In this review, the topic of self-assembled structures based on ELRs has been reviewed, and a complete overview of the bibliography has been carried out.

ELRs are recombinantly produced stimuli-responsive polymers inspired by the intrinsically disordered domains of tropoelastin. ELRs and IDPs share many physicochemical properties mainly in terms of low sequence complexity, biased amino acid composition, limited hydrophobicity, and phase behavior, but their relationship to other disordered proteins remains unresolved. The structural disorder in ELRs is proposed to be a consequence of the high proline and glycine content in the ELR backbone in which the formation of extended secondary structures is restricted in favor of transient and fluctuating local motifs.

Owing to the large diversity of designs available at an amino acid level, ELRs have become extremely versatile materials that are able to exhibit a ‘smart’ behavior irrespective of the presence of a particular stimulus.
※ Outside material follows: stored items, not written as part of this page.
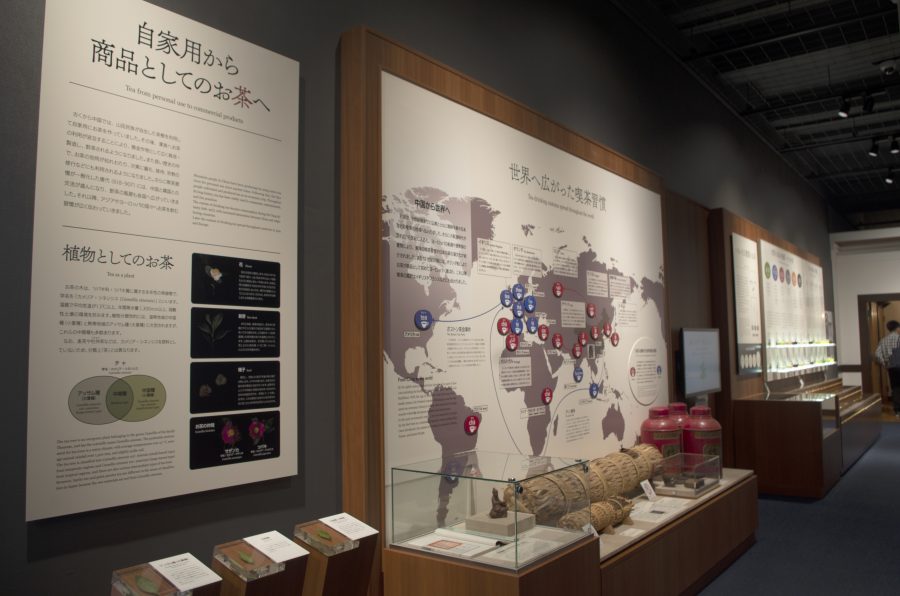 Find the location of a particular element. The height and width of the screenshot is (596, 900). display is located at coordinates (583, 493), (706, 445), (666, 449). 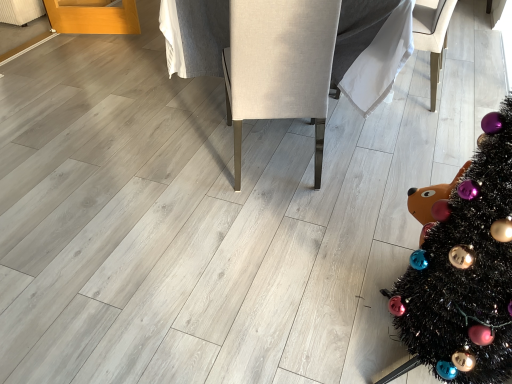 Question: Can you confirm if white fabric armchair at center, the second armchair in the left-to-right sequence, is thinner than black tinsel christmas tree at lower right?

Choices:
 (A) yes
 (B) no

Answer: (A)

Question: Does white fabric armchair at center, the second armchair in the left-to-right sequence, lie in front of black tinsel christmas tree at lower right?

Choices:
 (A) no
 (B) yes

Answer: (A)

Question: Does white fabric armchair at center, the second armchair in the left-to-right sequence, have a larger size compared to black tinsel christmas tree at lower right?

Choices:
 (A) no
 (B) yes

Answer: (A)

Question: Could you tell me if white fabric armchair at center, the second armchair in the left-to-right sequence, is turned towards black tinsel christmas tree at lower right?

Choices:
 (A) no
 (B) yes

Answer: (A)

Question: From the image's perspective, is white fabric armchair at center, placed as the 1th armchair when sorted from right to left, under black tinsel christmas tree at lower right?

Choices:
 (A) yes
 (B) no

Answer: (B)

Question: In the image, is white fabric armchair at center, placed as the 1th armchair when sorted from right to left, positioned in front of or behind black tinsel christmas tree at lower right?

Choices:
 (A) behind
 (B) front

Answer: (A)

Question: In terms of width, does white fabric armchair at center, placed as the 1th armchair when sorted from right to left, look wider or thinner when compared to black tinsel christmas tree at lower right?

Choices:
 (A) wide
 (B) thin

Answer: (B)

Question: Considering the positions of white fabric armchair at center, the second armchair in the left-to-right sequence, and black tinsel christmas tree at lower right in the image, is white fabric armchair at center, the second armchair in the left-to-right sequence, bigger or smaller than black tinsel christmas tree at lower right?

Choices:
 (A) big
 (B) small

Answer: (B)

Question: Does point (413, 26) appear closer or farther from the camera than point (507, 273)?

Choices:
 (A) farther
 (B) closer

Answer: (A)

Question: Choose the correct answer: Is white fabric armchair at center, the second armchair in the left-to-right sequence, inside beige fabric armchair at center, which is the first armchair from left to right, or outside it?

Choices:
 (A) inside
 (B) outside

Answer: (B)

Question: Considering the positions of white fabric armchair at center, the second armchair in the left-to-right sequence, and beige fabric armchair at center, the 2th armchair viewed from the right, in the image, is white fabric armchair at center, the second armchair in the left-to-right sequence, bigger or smaller than beige fabric armchair at center, the 2th armchair viewed from the right,?

Choices:
 (A) big
 (B) small

Answer: (B)

Question: From a real-world perspective, relative to beige fabric armchair at center, the 2th armchair viewed from the right, is white fabric armchair at center, placed as the 1th armchair when sorted from right to left, vertically above or below?

Choices:
 (A) above
 (B) below

Answer: (B)

Question: In terms of height, does white fabric armchair at center, the second armchair in the left-to-right sequence, look taller or shorter compared to beige fabric armchair at center, the 2th armchair viewed from the right?

Choices:
 (A) tall
 (B) short

Answer: (B)

Question: Does point (316, 33) appear closer or farther from the camera than point (420, 31)?

Choices:
 (A) closer
 (B) farther

Answer: (A)

Question: Looking at the image, does beige fabric armchair at center, which is the first armchair from left to right, seem bigger or smaller compared to white fabric armchair at center, the second armchair in the left-to-right sequence?

Choices:
 (A) big
 (B) small

Answer: (A) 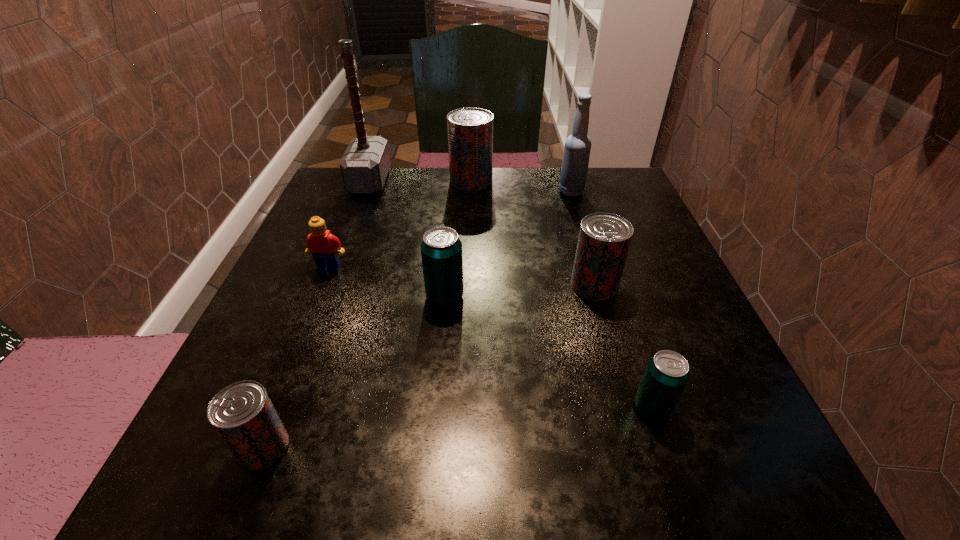 At what (x,y) coordinates should I click in order to perform the action: click on free space between the bottle and the left teal beer can. Please return your answer as a coordinate pair (x, y). Image resolution: width=960 pixels, height=540 pixels. Looking at the image, I should click on (508, 244).

Identify the location of vacant region between the farther teal beer can and the leftmost red beer can. Image resolution: width=960 pixels, height=540 pixels. (354, 372).

The image size is (960, 540). In order to click on free space that is in between the brown hammer and the smallest red beer can in this screenshot , I will do `click(317, 314)`.

The image size is (960, 540). In order to click on free space between the tallest beer can and the brown hammer in this screenshot , I will do `click(420, 181)`.

At what (x,y) coordinates should I click in order to perform the action: click on free space between the second red beer can from left to right and the brown hammer. Please return your answer as a coordinate pair (x, y). Looking at the image, I should click on (420, 181).

This screenshot has height=540, width=960. Identify the location of free space between the second red beer can from right to left and the brown hammer. (420, 181).

The image size is (960, 540). Identify the location of free space that is in between the tallest object and the left teal beer can. (407, 239).

Where is `vacant space in between the second farthest red beer can and the second red beer can from left to right`? The height and width of the screenshot is (540, 960). vacant space in between the second farthest red beer can and the second red beer can from left to right is located at coordinates point(533,233).

Find the location of `vacant space that is in between the second tallest object and the smaller teal beer can`. vacant space that is in between the second tallest object and the smaller teal beer can is located at coordinates (612, 300).

Locate which object is the sixth closest to the Lego. Please provide its 2D coordinates. Your answer should be formatted as a tuple, i.e. [(x, y)], where the tuple contains the x and y coordinates of a point satisfying the conditions above.

[(577, 148)] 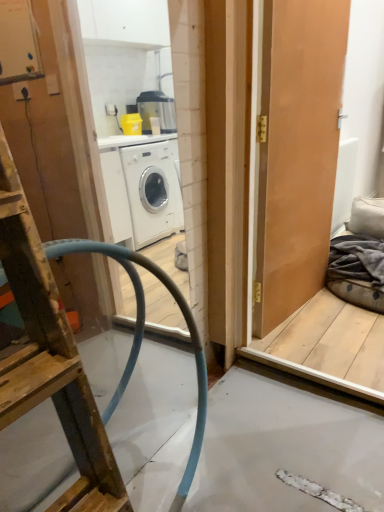 At what (x,y) coordinates should I click in order to perform the action: click on wooden ladder at left. Please return your answer as a coordinate pair (x, y). Image resolution: width=384 pixels, height=512 pixels. Looking at the image, I should click on (50, 357).

Which object is positioned more to the right, matte wooden door at right or dark grey fabric at right?

dark grey fabric at right is more to the right.

Are matte wooden door at right and dark grey fabric at right located far from each other?

No, matte wooden door at right is in close proximity to dark grey fabric at right.

In the scene shown: Does matte wooden door at right contain dark grey fabric at right?

Actually, dark grey fabric at right is outside matte wooden door at right.

How many degrees apart are the facing directions of matte wooden door at right and dark grey fabric at right?

They differ by 78.9 degrees in their facing directions.

Is point (91, 494) positioned after point (323, 39)?

No, (91, 494) is closer to viewer.

Is wooden ladder at left facing towards matte wooden door at right?

No, wooden ladder at left is not facing towards matte wooden door at right.

Considering the sizes of wooden ladder at left and matte wooden door at right in the image, is wooden ladder at left wider or thinner than matte wooden door at right?

Considering their sizes, wooden ladder at left looks broader than matte wooden door at right.

Is wooden ladder at left beside matte wooden door at right?

No, wooden ladder at left is not making contact with matte wooden door at right.

Find the location of a particular element. ladder positioned vertically above the dark grey fabric at right (from a real-world perspective) is located at coordinates (50, 357).

Who is shorter, dark grey fabric at right or wooden ladder at left?

dark grey fabric at right.

Considering the sizes of objects dark grey fabric at right and wooden ladder at left in the image provided, who is smaller, dark grey fabric at right or wooden ladder at left?

Smaller between the two is dark grey fabric at right.

Is dark grey fabric at right at the left side of wooden ladder at left?

Incorrect, dark grey fabric at right is not on the left side of wooden ladder at left.

Is matte wooden door at right wider or thinner than wooden ladder at left?

Clearly, matte wooden door at right has less width compared to wooden ladder at left.

Is point (263, 34) positioned in front of point (38, 319)?

No, it is not.

Is matte wooden door at right spatially inside wooden ladder at left, or outside of it?

matte wooden door at right is spatially situated outside wooden ladder at left.

Can you confirm if dark grey fabric at right is thinner than matte wooden door at right?

No.

Identify the location of door on the left side of dark grey fabric at right. (297, 152).

Is dark grey fabric at right taller than matte wooden door at right?

No, dark grey fabric at right is not taller than matte wooden door at right.

In the scene shown: Is dark grey fabric at right inside the boundaries of matte wooden door at right, or outside?

dark grey fabric at right exists outside the volume of matte wooden door at right.

How far apart are wooden ladder at left and dark grey fabric at right?

wooden ladder at left is 6.49 feet from dark grey fabric at right.

From the image's perspective, between wooden ladder at left and dark grey fabric at right, which one is located above?

dark grey fabric at right.

Is wooden ladder at left far away from dark grey fabric at right?

wooden ladder at left is far away from dark grey fabric at right.

Is dark grey fabric at right a part of wooden ladder at left?

No.

Identify the location of material located behind the matte wooden door at right. (357, 260).

Where is `door on the right of wooden ladder at left`? This screenshot has width=384, height=512. door on the right of wooden ladder at left is located at coordinates (297, 152).

Estimate the real-world distances between objects in this image. Which object is further from dark grey fabric at right, matte wooden door at right or wooden ladder at left?

wooden ladder at left is positioned further to the anchor dark grey fabric at right.

Based on their spatial positions, is wooden ladder at left or dark grey fabric at right further from matte wooden door at right?

Based on the image, wooden ladder at left appears to be further to matte wooden door at right.

Estimate the real-world distances between objects in this image. Which object is further from dark grey fabric at right, wooden ladder at left or matte wooden door at right?

wooden ladder at left is positioned further to the anchor dark grey fabric at right.

Looking at the image, which one is located further to matte wooden door at right, dark grey fabric at right or wooden ladder at left?

wooden ladder at left.

From the image, which object appears to be farther from wooden ladder at left, dark grey fabric at right or matte wooden door at right?

Among the two, dark grey fabric at right is located further to wooden ladder at left.

When comparing their distances from wooden ladder at left, does matte wooden door at right or dark grey fabric at right seem further?

dark grey fabric at right is further to wooden ladder at left.

Find the location of a particular element. The image size is (384, 512). door between wooden ladder at left and dark grey fabric at right in the front-back direction is located at coordinates (297, 152). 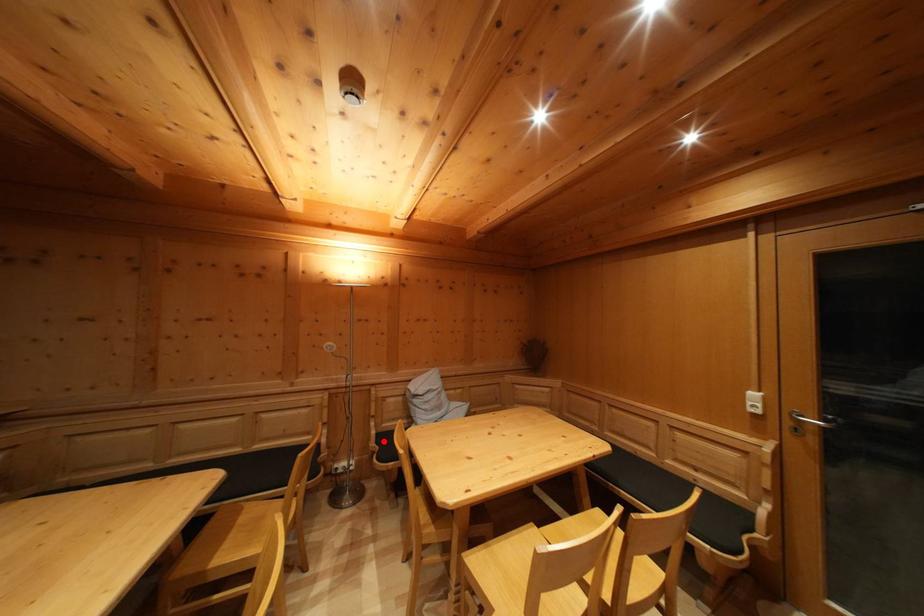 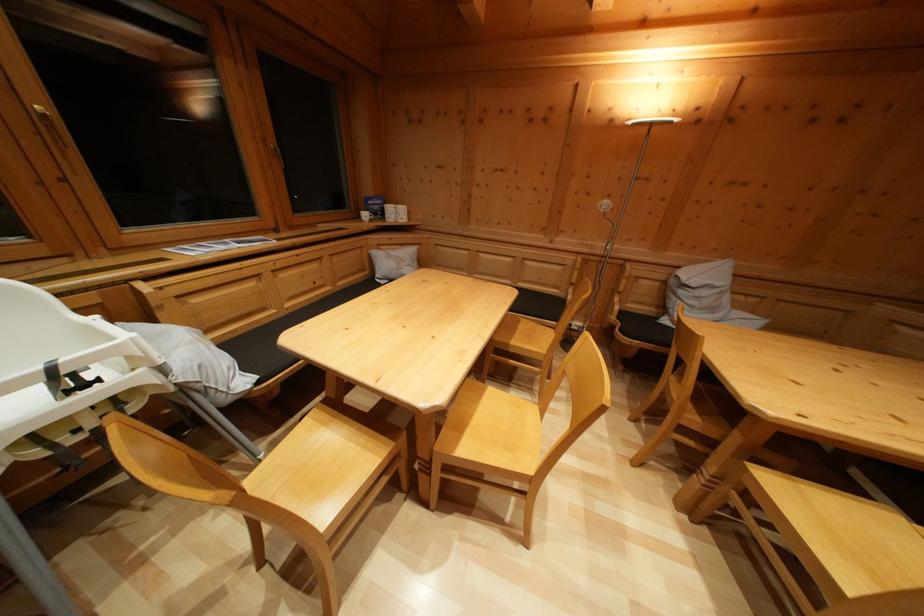 Question: A red point is marked in image1. In image2, is the corresponding 3D point closer to the camera or farther? Reply with the corresponding letter.

Choices:
 (A) The corresponding 3D point is closer.
 (B) The corresponding 3D point is farther.

Answer: (A) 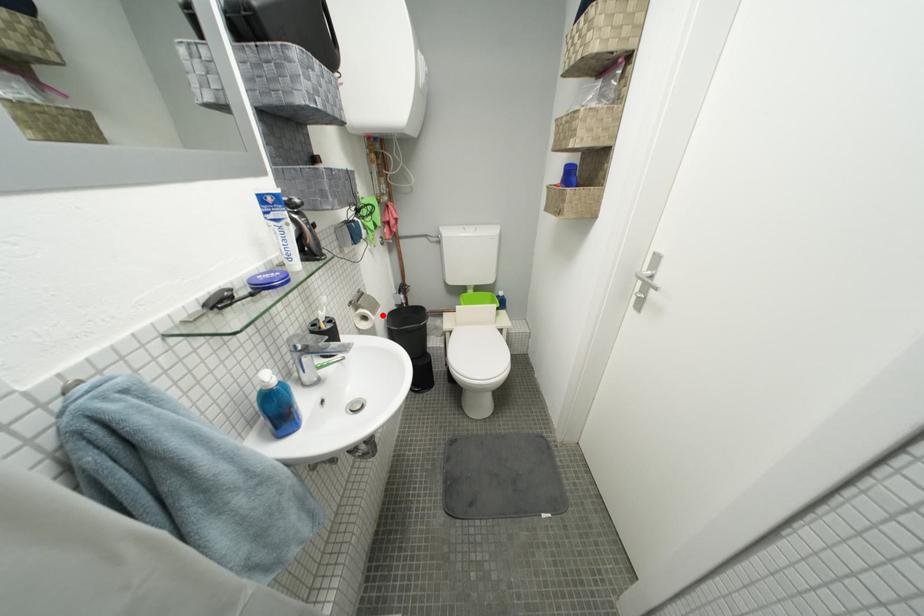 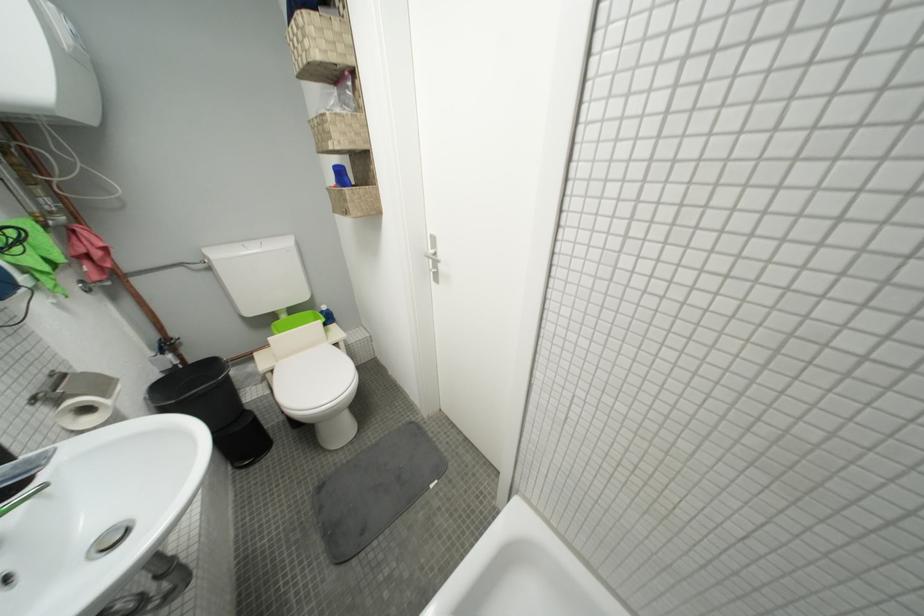 Find the pixel in the second image that matches the highlighted location in the first image.

(113, 397) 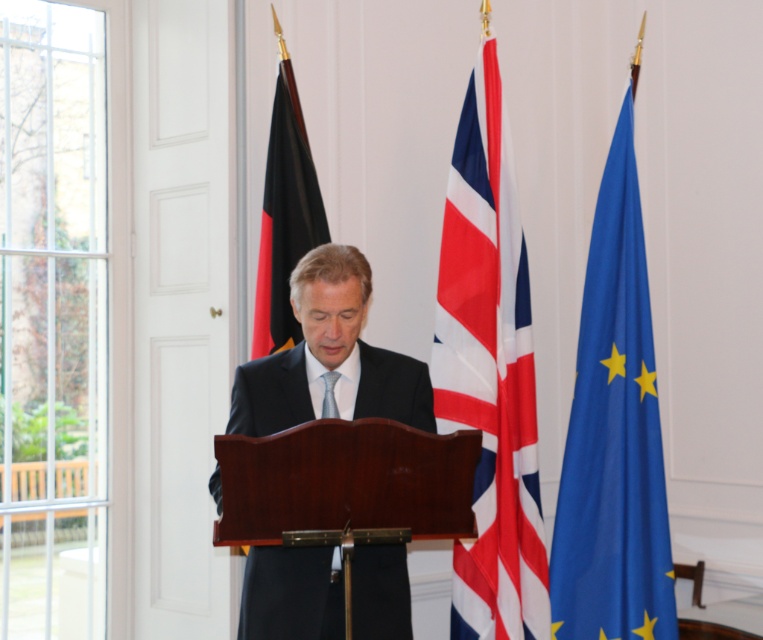 Question: Is red-white-blue fabric flag at center wider than black fabric flag at left?

Choices:
 (A) no
 (B) yes

Answer: (B)

Question: Based on their relative distances, which object is nearer to the red-white-blue fabric flag at center?

Choices:
 (A) matte black suit at center
 (B) blue fabric flag at right
 (C) black fabric flag at left

Answer: (B)

Question: Does blue fabric flag at right have a smaller size compared to matte black suit at center?

Choices:
 (A) no
 (B) yes

Answer: (A)

Question: Which of the following is the farthest from the observer?

Choices:
 (A) (452, 541)
 (B) (327, 401)
 (C) (604, 516)

Answer: (C)

Question: Which object is farther from the camera taking this photo?

Choices:
 (A) red-white-blue fabric flag at center
 (B) silky blue tie at center
 (C) blue fabric flag at right

Answer: (C)

Question: Is red-white-blue fabric flag at center above blue fabric flag at right?

Choices:
 (A) no
 (B) yes

Answer: (B)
Depending on the specific ELR and processing conditions, several self-assembled ELR morphologies can be obtained, with stand-alone or hybrid materials being achieved using only an ELR or ELRs combined with another compound, respectively.

As a direct consequence of their excellent biocompatibility, their use in the field of biomedical applications has experienced a noticeable growth in the past and will continue to grow well in the foreseeable future.

Despite the noticeable control and variety of the achieved structures, some limitations and challenges should be indicated, such as the current limited comprehension of the complex SA mechanism or the difficulty in extending the relation between structure and material functionality with practical applications.

Indeed, over the coming years, synergetic effects will provide a range of amazing applications and improvements that we cannot even begin to imagine today.

Data availability

Not applicable.

Conflict of interests

The authors declare that they have no known competing financial interests or personal relationships that could have appeared to influence the work reported in this article.